Psychiatrists have embraced the offer, bringing a positively entrepreneurial flavour to the expert evidence market, particularly in the US, but increasingly in Australia.

Ever more confident in their diagnoses, and ever more cosy in their relations with the legal profession, they have widened the ambit of their legal work throughout the criminal and civil jurisdictions.

Australian lawyers well understand the new dynamic. While openly critical of psychiatric witnesses, they nonetheless look to carefully selected members of the specialty as a matter of course when drafting claims or defending writs.

A personal injury lawyer explains the routine: "Someone comes to me after an accident with orthopaedic injuries.

‘It's a marketplace and the best psychiatrists command the most money.' Dr Ian Freckelton. Dr Freckelton's completed the study Australian Judicial Perspectives on Expert Evidence, 1999.

"I might say, 'Are you having nightmares?' If they say no, I'd say, 'Are you having problems having sex with your partner?' Yes, they are. Why? They're too stressed.

"It might not be related to the original incident, but that's for the doctor to decide. I'd want my client to see a psych."

"It's a classic lawyer line," a colleague agrees. "You say, 'Look, I'm not a doctor, but to me there seems to be some sort of mental problem, either now or down the track, and you should cheek that out.

"All lawyers know nervous shock claims are on the rise. It's an American thing that's moving to Australia."

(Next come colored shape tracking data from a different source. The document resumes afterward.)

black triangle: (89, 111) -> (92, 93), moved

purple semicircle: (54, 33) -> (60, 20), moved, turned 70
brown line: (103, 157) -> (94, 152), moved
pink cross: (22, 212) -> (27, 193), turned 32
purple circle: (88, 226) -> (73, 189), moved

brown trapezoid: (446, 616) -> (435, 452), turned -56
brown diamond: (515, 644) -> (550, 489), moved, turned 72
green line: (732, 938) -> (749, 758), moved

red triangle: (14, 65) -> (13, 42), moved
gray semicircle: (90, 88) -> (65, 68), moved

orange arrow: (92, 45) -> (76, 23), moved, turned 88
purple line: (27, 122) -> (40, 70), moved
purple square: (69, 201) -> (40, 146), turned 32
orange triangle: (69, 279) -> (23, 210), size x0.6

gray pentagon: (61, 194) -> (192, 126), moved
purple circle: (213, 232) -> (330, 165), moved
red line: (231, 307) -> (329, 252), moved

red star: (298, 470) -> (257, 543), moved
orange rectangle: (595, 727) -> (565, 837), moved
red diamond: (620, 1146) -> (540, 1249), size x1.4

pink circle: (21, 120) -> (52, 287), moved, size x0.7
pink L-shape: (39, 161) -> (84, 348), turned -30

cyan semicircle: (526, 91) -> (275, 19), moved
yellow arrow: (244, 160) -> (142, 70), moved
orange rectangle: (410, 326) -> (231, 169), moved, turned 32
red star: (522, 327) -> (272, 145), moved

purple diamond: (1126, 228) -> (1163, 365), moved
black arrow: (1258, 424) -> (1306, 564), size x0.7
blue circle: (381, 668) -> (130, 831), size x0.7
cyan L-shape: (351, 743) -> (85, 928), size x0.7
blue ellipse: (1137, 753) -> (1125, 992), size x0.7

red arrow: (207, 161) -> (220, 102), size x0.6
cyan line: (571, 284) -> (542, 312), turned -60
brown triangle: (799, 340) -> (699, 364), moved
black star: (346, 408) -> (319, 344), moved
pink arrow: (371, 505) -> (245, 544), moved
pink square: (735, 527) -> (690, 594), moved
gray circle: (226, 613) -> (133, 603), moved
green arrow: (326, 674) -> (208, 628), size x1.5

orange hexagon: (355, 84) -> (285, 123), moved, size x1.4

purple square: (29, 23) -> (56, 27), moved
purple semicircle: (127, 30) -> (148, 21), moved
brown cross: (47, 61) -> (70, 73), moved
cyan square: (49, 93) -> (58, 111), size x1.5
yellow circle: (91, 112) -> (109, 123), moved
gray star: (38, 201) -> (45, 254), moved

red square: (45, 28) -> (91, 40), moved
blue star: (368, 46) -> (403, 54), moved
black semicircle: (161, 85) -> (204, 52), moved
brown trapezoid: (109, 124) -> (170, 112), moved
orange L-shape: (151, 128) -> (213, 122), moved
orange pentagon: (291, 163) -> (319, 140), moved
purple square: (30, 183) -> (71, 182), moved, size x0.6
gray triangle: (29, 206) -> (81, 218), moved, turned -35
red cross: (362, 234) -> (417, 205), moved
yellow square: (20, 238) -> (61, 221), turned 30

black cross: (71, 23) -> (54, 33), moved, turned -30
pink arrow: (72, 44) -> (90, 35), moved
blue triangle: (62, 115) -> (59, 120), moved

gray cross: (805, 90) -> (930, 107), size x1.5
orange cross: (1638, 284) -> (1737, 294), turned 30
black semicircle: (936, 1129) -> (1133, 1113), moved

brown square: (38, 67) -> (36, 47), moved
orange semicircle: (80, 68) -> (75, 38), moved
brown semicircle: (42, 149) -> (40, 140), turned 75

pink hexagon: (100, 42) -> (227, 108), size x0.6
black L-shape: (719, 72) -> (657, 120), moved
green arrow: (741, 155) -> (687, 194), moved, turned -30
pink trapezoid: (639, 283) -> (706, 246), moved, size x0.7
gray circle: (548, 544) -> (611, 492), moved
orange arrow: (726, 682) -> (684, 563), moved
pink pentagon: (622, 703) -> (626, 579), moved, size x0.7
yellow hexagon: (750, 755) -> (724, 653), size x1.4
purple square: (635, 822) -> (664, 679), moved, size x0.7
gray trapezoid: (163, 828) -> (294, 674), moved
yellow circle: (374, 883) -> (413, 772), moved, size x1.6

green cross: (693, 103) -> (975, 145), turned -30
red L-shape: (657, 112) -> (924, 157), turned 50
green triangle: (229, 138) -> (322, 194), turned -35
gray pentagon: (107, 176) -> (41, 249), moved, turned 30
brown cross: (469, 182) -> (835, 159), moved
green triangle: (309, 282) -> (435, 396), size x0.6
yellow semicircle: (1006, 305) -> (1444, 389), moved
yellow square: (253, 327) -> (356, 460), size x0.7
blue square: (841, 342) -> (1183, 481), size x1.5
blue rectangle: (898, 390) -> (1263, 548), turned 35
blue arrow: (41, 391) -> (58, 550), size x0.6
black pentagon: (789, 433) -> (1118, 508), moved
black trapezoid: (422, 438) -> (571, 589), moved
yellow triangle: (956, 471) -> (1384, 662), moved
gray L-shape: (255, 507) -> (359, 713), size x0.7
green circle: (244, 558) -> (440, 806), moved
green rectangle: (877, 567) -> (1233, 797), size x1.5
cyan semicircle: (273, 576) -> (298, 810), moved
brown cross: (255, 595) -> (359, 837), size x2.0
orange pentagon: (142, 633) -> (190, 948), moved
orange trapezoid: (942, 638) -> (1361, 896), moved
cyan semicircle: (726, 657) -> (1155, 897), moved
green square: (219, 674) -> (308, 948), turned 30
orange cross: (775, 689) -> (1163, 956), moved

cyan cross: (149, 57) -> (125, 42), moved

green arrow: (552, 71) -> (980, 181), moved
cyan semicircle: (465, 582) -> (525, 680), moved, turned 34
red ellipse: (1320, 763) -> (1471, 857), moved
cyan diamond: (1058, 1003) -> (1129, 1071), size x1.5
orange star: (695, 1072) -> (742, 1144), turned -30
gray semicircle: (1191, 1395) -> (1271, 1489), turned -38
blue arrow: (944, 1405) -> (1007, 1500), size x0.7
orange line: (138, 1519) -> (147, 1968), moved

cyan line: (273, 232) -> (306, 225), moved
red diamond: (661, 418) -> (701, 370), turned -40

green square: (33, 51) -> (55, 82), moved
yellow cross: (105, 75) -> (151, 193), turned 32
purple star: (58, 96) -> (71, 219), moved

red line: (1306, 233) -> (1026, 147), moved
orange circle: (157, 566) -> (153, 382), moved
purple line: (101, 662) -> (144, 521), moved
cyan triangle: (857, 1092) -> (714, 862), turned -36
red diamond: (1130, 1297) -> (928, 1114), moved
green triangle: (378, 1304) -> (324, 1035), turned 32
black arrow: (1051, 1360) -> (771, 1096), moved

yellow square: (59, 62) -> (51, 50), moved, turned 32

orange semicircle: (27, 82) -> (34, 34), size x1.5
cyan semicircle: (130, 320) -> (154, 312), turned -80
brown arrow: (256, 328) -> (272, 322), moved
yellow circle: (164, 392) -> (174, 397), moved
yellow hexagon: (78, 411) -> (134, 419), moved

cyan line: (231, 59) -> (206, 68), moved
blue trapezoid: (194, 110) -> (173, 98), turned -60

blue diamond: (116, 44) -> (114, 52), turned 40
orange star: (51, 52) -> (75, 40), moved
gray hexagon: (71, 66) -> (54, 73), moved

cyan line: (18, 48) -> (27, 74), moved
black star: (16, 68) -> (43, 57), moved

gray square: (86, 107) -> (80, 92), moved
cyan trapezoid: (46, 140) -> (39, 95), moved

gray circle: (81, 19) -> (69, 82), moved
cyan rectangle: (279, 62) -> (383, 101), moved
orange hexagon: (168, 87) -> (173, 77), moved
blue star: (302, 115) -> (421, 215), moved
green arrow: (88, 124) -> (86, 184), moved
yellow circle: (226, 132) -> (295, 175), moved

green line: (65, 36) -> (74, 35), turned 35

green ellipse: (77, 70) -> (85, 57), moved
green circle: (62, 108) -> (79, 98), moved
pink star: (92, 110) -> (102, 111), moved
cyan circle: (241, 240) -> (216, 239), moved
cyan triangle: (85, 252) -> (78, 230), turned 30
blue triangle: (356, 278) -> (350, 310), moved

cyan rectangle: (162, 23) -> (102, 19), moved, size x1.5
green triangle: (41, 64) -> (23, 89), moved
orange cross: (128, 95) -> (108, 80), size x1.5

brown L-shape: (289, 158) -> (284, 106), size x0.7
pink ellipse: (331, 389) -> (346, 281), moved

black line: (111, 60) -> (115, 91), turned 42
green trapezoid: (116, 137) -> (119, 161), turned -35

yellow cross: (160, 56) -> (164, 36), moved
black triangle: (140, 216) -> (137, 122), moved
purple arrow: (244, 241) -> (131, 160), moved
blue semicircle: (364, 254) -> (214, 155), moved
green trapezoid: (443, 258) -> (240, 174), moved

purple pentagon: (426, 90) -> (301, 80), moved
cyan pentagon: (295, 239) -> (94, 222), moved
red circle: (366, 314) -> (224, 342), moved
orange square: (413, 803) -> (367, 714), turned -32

Lawyers in big city firms keep detailed dossiers on all their expert witnesses and dedicate regular meetings to assessing their courtroom performance.

With Psychiatrists, they look for a diagnosis that is favourable to the client and acceptable to the judge. Ideally, the Psychiatrist must be fresh - judges grow suspicious of serial witnesses - and cool in the face of rigorous cross-examination.

"My firm had a list of doctors," says a lawyer retained by an insurance company. "It was extensive, a 30-page document, split into specialties, probably 100 names. If a doctor was really good, we gave them four stars on the list."

Psychiatrists advertise their services in law journals and, employing a marketing tactic they have learnt from the drug companies, bombard potential legal clients with trinkets: caps, T-shirts, stationery and the like.

They are handsomely rewarded for their evidence - better than any other expert witness - and guard their forensic referrals jealously.

One lawyer tells of receiving a horse in a Melbourne Cup sweep, via fax, from a psychiatrist he had recently engaged; another knows a doctor who sends a bottle of scotch to every solicitor who retains him -and a bottle of champagne to their secretaries.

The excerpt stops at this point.